> **Activity**
Scan the data for lines with "company" and report the count by itself.

> **Material supplied**
------------------------------
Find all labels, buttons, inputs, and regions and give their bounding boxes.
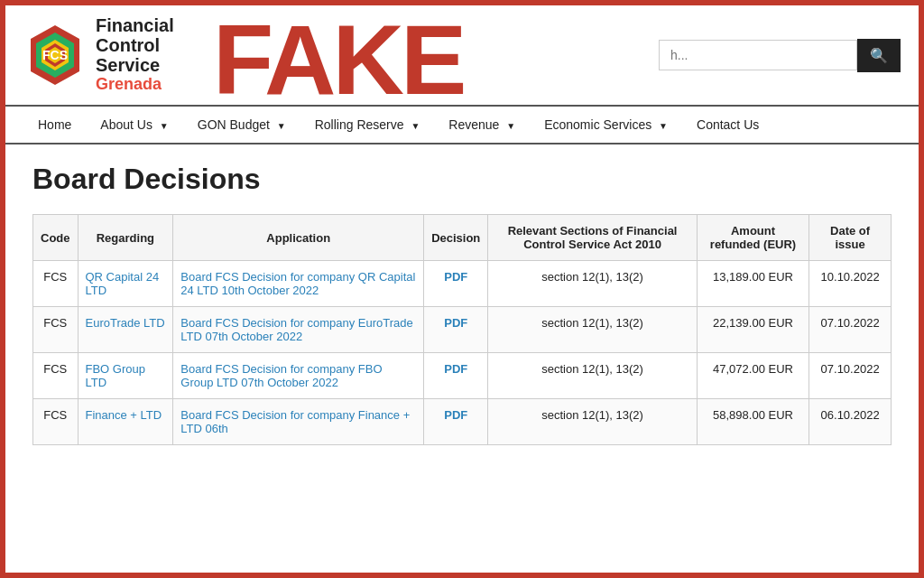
cell-regarding[interactable]: Finance + LTD — [78, 399, 173, 445]
nav-link-home[interactable]: Home — [23, 107, 86, 143]
cell-date: 06.10.2022 — [809, 399, 892, 445]
regarding-link[interactable]: Finance + LTD — [86, 408, 162, 422]
cell-code: FCS — [33, 307, 79, 353]
cell-sections: section 12(1), 13(2) — [488, 353, 697, 399]
regarding-link[interactable]: FBO Group LTD — [86, 362, 145, 389]
logo-icon: FCS — [23, 23, 87, 87]
cell-decision[interactable]: PDF — [424, 307, 488, 353]
col-code: Code — [33, 215, 79, 261]
nav-item-economic[interactable]: Economic Services ▼ — [530, 107, 682, 143]
cell-sections: section 12(1), 13(2) — [488, 261, 697, 307]
fake-watermark: FAKE — [213, 10, 463, 109]
col-application: Application — [173, 215, 424, 261]
search-button[interactable]: 🔍 — [857, 39, 901, 72]
application-link[interactable]: Board FCS Decision for company Finance +… — [180, 408, 410, 435]
application-link[interactable]: Board FCS Decision for company EuroTrade… — [180, 316, 412, 343]
pdf-link[interactable]: PDF — [444, 316, 467, 330]
table-row: FCS FBO Group LTD Board FCS Decision for… — [33, 353, 892, 399]
application-link[interactable]: Board FCS Decision for company FBO Group… — [180, 362, 382, 389]
table-row: FCS QR Capital 24 LTD Board FCS Decision… — [33, 261, 892, 307]
cell-code: FCS — [33, 399, 79, 445]
nav-item-contact[interactable]: Contact Us — [682, 107, 773, 143]
page-title: Board Decisions — [32, 163, 892, 196]
svg-text:FCS: FCS — [42, 48, 68, 62]
cell-amount: 22,139.00 EUR — [697, 307, 808, 353]
chevron-down-icon: ▼ — [659, 121, 668, 131]
col-date: Date of issue — [809, 215, 892, 261]
cell-decision[interactable]: PDF — [424, 261, 488, 307]
cell-amount: 58,898.00 EUR — [697, 399, 808, 445]
cell-application[interactable]: Board FCS Decision for company EuroTrade… — [173, 307, 424, 353]
cell-decision[interactable]: PDF — [424, 399, 488, 445]
cell-date: 10.10.2022 — [809, 261, 892, 307]
nav-item-home[interactable]: Home — [23, 107, 86, 143]
main-content: Board Decisions Code Regarding Applicati… — [5, 144, 919, 463]
pdf-link[interactable]: PDF — [444, 408, 467, 422]
table-row: FCS EuroTrade LTD Board FCS Decision for… — [33, 307, 892, 353]
board-decisions-table: Code Regarding Application Decision Rele… — [32, 214, 892, 445]
chevron-down-icon: ▼ — [506, 121, 515, 131]
cell-application[interactable]: Board FCS Decision for company Finance +… — [173, 399, 424, 445]
cell-sections: section 12(1), 13(2) — [488, 307, 697, 353]
chevron-down-icon: ▼ — [160, 121, 169, 131]
chevron-down-icon: ▼ — [277, 121, 286, 131]
logo-text: Financial Control Service Grenada — [96, 15, 174, 95]
cell-regarding[interactable]: EuroTrade LTD — [78, 307, 173, 353]
chevron-down-icon: ▼ — [411, 121, 420, 131]
search-wrap: 🔍 — [659, 39, 901, 72]
regarding-link[interactable]: EuroTrade LTD — [86, 316, 165, 330]
cell-regarding[interactable]: QR Capital 24 LTD — [78, 261, 173, 307]
org-sub: Grenada — [96, 75, 174, 95]
nav-link-about[interactable]: About Us ▼ — [86, 107, 182, 143]
cell-date: 07.10.2022 — [809, 353, 892, 399]
cell-code: FCS — [33, 353, 79, 399]
cell-decision[interactable]: PDF — [424, 353, 488, 399]
nav-item-about[interactable]: About Us ▼ — [86, 107, 182, 143]
pdf-link[interactable]: PDF — [444, 362, 467, 376]
org-name: Financial Control Service — [96, 15, 174, 75]
cell-code: FCS — [33, 261, 79, 307]
cell-sections: section 12(1), 13(2) — [488, 399, 697, 445]
application-link[interactable]: Board FCS Decision for company QR Capita… — [180, 270, 415, 297]
pdf-link[interactable]: PDF — [444, 270, 467, 284]
cell-regarding[interactable]: FBO Group LTD — [78, 353, 173, 399]
col-amount: Amount refunded (EUR) — [697, 215, 808, 261]
table-row: FCS Finance + LTD Board FCS Decision for… — [33, 399, 892, 445]
cell-amount: 47,072.00 EUR — [697, 353, 808, 399]
regarding-link[interactable]: QR Capital 24 LTD — [86, 270, 160, 297]
cell-application[interactable]: Board FCS Decision for company QR Capita… — [173, 261, 424, 307]
col-regarding: Regarding — [78, 215, 173, 261]
cell-date: 07.10.2022 — [809, 307, 892, 353]
col-decision: Decision — [424, 215, 488, 261]
logo-wrap: FCS Financial Control Service Grenada — [23, 15, 174, 95]
col-sections: Relevant Sections of Financial Control S… — [488, 215, 697, 261]
cell-amount: 13,189.00 EUR — [697, 261, 808, 307]
header: FCS Financial Control Service Grenada FA… — [5, 5, 919, 105]
nav-link-contact[interactable]: Contact Us — [682, 107, 773, 143]
cell-application[interactable]: Board FCS Decision for company FBO Group… — [173, 353, 424, 399]
search-input[interactable] — [659, 40, 857, 70]
nav-link-economic[interactable]: Economic Services ▼ — [530, 107, 682, 143]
------------------------------
> **Finished task**
8